→ **Task instructions**:
If a line includes "pour", copy it out of the entries.

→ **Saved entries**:

========================================

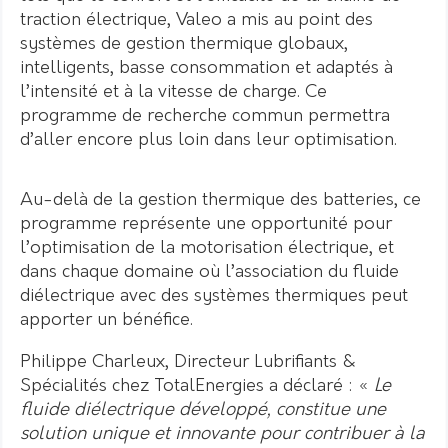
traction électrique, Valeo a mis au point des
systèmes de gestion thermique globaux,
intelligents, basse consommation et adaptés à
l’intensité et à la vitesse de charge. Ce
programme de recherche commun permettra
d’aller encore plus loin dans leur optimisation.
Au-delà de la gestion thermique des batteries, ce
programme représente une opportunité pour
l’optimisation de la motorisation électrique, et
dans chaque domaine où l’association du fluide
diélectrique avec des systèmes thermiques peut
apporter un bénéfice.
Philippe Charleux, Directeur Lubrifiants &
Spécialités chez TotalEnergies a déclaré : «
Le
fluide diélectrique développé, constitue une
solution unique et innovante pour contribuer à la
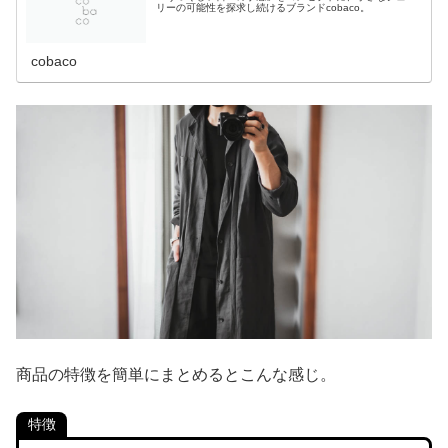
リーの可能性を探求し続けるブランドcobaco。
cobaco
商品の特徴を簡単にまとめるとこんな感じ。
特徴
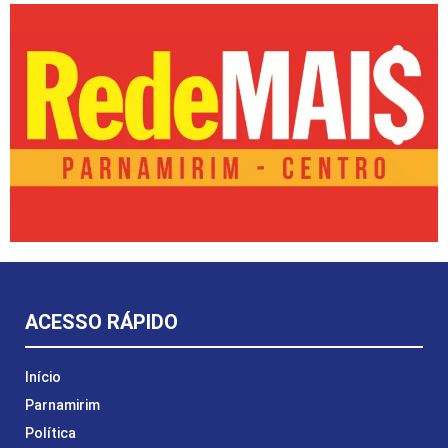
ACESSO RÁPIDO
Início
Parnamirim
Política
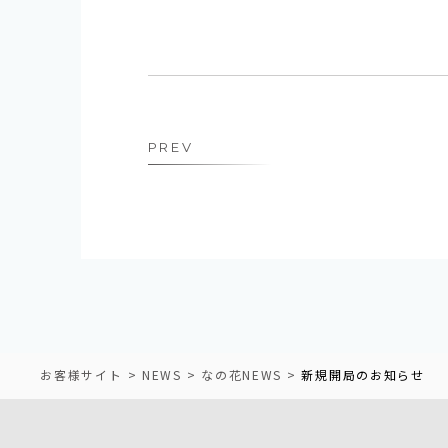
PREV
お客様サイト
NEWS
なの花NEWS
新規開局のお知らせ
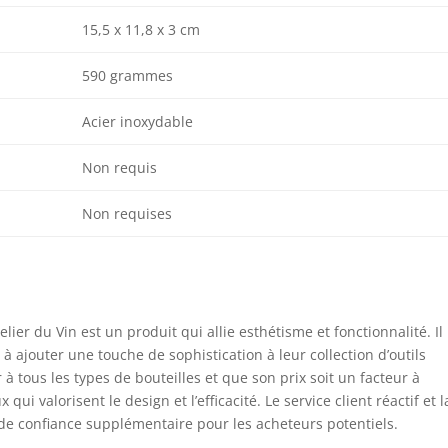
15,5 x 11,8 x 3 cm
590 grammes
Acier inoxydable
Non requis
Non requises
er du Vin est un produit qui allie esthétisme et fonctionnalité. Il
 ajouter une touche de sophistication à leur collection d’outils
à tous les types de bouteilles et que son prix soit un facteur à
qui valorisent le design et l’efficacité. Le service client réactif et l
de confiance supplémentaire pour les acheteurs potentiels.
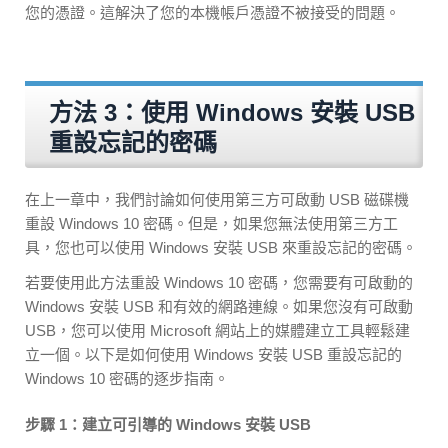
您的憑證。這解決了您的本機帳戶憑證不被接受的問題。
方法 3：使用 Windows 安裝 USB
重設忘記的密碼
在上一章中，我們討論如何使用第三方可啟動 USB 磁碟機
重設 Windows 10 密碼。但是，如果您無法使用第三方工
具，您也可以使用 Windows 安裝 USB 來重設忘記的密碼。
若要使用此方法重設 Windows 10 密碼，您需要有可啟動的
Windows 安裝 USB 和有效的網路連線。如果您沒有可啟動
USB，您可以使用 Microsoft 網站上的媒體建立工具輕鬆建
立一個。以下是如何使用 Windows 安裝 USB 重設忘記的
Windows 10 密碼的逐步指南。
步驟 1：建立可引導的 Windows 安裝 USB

========================================

→ **Answer to this problem**:
programme représente une opportunité pour
solution unique et innovante pour contribuer à la
de confiance supplémentaire pour les acheteurs potentiels.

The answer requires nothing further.